To survive in a war economy, our private schools must reduce their budgets, enlarge their curricula, play a larger part in community affairs, and still remain within reach of the hard-taxed parent. Richard M. Gummere (p. 574), Chairman of Admissions at Harvard College, gives us an overall survey of the problem, and Claude M. Fuess (p. 579), one of the most vigorous headmasters in America, tells us exactly what Phillips Academy, Andover, intends to do in the Emergency.

‘I remember reading, in an early number of the Atlantic under your editorship, that one thing you hoped to do was to coax the shy essayist to peep out, occasionally, from his modest, or immodest, burrow. Well, I herewith make three furtive peeps, from various outlets to my own particular burrow.’ So begins a letter from Tahiti, written by James Norman Hall (p. 583) and sent by the first boat in three months to touch at that far island. Needless to say, Mr. Hall’s peeps were very welcome.

A biographer with a long and friendly identification with New England, M. A. DeWolfe Howe (p. 588) gives us a prose portrait of the most fastidious printer in our time, Daniel Berkeley Updike.

In our rush to bring order and recruits into the Civilian Defense, we have almost completely overlooked the farmers upstate who, as Amos White (p. 597) reminds us, have an urgent need for volunteers and an immense amount of work to be done.

Richard Eberhart (p. 603), the fifth of the young poets to appear in this issue, is teaching English at the Cambridge School at Kendall Green in Massachusetts.

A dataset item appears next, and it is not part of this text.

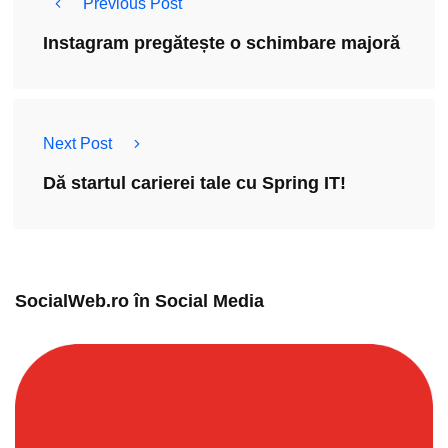
Previous Post
Instagram pregătește o schimbare majoră
Next Post
Dă startul carierei tale cu Spring IT!
SocialWeb.ro în Social Media​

Austin Strong (p. 604), now a pillar of the Century, was born in San Francisco but spent most of his boyhood in the South Seas. He lived with his parents at Vailima, Samoa, his grandmother being Mrs. Robert Louis Stevenson and his mother Isobel Field, the favorite amanuensis of R.L.S. The blood of his New England ancestry stirred in him when he first saw the island of Nantucket, and he at once became friends with the old whalemen who had all been to his home islands in the Pacific.

From Hollywood, California, came the manuscript of Nancy BickelFrent (p. 608), and on closer inspection the author proved to be of very real promise and pulchritude. Ohio born, in her early twenties, and the wife of a young Viennese actor, she admits to being a pupil of Thackeray and Dostoevski. ‘Gift of the Gods’ is her first story to be published, but we hope to see more of them, and eventually her novels under the Atlantic imprint.

We do not know in what respects the German fighter planes may have been remodeled in this past year. But William L. White (p. 620), who first won his spurs as an American correspondent in Finland, has received permission to tell us of four new models now going into production for our own Air Force. This wall give no aid or comfort to the enemy.

The Editor is able to give his personal assurance that Stephen Leacock (p. 627) is hale and in good humor. Who remembers the comic impact of Mr. Leacock’s Moonbeams from the Larger Lunacy? His Canadian blend of plausibility and foolishness is balm for the mind these days.

Preëminent among American Quakers is Rufus M. Jones (p. 634), and his testimony of direct mystical experience is a message to be taken seriously in this anxious world.

With this number we conclude Nina Fedorova’s (p. 647) novel, The Children — a novel which owes its inception in part to China, where the scenes are laid; to Eugene, Oregon, where in

friendly sanctuary the book was written; and to Mother Russia from whose philosophy and compassion the author has drawn so liberally. The story traverses the border line between tears and laughter, to tell the tale of young men and women without a country in the Far East today.